Metaphors matter – especially when we are referring to ourselves

Just a quick note about a useful video by neuroscientist Dan Radecki which summarises many of the themes we cover in our work. He talks about the ways different parts of our brain interact in “threatening” situations and ways we might change those interactions – especially with regards to our social interactions and relationships. He also touches on the “stories” we tell ourselves about those interactions.

The Struggle Btwn the Powerful Emotional Brain & Our Logical Brain (14 minutes)

While it is indeed a useful summary and he makes some important points I have one important quibble with his metaphor(s).

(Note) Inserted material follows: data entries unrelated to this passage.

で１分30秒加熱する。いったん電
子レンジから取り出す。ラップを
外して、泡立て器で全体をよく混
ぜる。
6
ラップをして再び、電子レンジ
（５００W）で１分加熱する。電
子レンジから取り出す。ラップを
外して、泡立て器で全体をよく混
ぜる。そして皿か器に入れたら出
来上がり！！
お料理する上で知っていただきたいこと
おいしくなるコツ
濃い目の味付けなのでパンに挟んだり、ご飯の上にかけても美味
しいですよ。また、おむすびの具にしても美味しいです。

He constantly uses the phrase “Lower Brain” and “Higher Brain” and at one stage he uses the phrase “lurking” to describe the “Lower Brain” that we are “at the mercy of”. His talk is entitled “The struggle between the Powerful Emotional Brain & Our Logical Brain” (my emphasis). Those of you who have worked with me will know I am particularly interested in the metaphors people choose in their communication. Metaphors and words matter. A lot. So…

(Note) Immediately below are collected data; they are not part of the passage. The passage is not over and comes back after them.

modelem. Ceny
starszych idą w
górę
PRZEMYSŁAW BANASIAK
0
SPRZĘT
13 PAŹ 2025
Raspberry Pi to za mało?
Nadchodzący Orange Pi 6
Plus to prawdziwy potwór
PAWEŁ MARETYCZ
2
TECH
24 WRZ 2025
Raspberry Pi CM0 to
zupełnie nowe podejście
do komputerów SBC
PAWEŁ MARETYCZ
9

Radecki uses the lower/higher dichotomy because the “higher” he refers to is the cortex that surrounds the “lower”.  Ok. Fair enough. Yet the title of his talk and his use of the word “lurking” creates the idea that the “lower” brain is something we have to suppress to avoid it winning the “struggle”. This is, in my opinion, a really unhelpful metaphor.

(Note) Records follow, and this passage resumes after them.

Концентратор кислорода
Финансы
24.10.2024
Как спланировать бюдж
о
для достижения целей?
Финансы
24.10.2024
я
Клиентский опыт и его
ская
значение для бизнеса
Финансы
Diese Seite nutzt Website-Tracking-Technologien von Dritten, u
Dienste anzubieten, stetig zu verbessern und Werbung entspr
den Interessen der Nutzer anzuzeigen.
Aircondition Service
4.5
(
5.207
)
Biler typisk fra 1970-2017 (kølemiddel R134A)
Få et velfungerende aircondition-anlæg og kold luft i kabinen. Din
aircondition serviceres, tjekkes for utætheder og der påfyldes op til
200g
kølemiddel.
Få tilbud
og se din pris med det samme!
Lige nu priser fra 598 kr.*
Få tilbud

We are the product of millions of years of evolution plus between 1 and 80 or so years of experience. The fact that you are here reading this opinionated blog post is due to the fact that the strategies resident in your brain work! The balance between the circuits devoted to physical survival and those dedicated to social interaction (a kind of “survival” for humans) is a delicate and essential one. Sometimes your physical survival circuits will take over – good! Sometimes your social circuits will override your physical survival circuits – good! Sometimes your social circuits will direct your behaviour in ways that move you towards something rather than away from it – good!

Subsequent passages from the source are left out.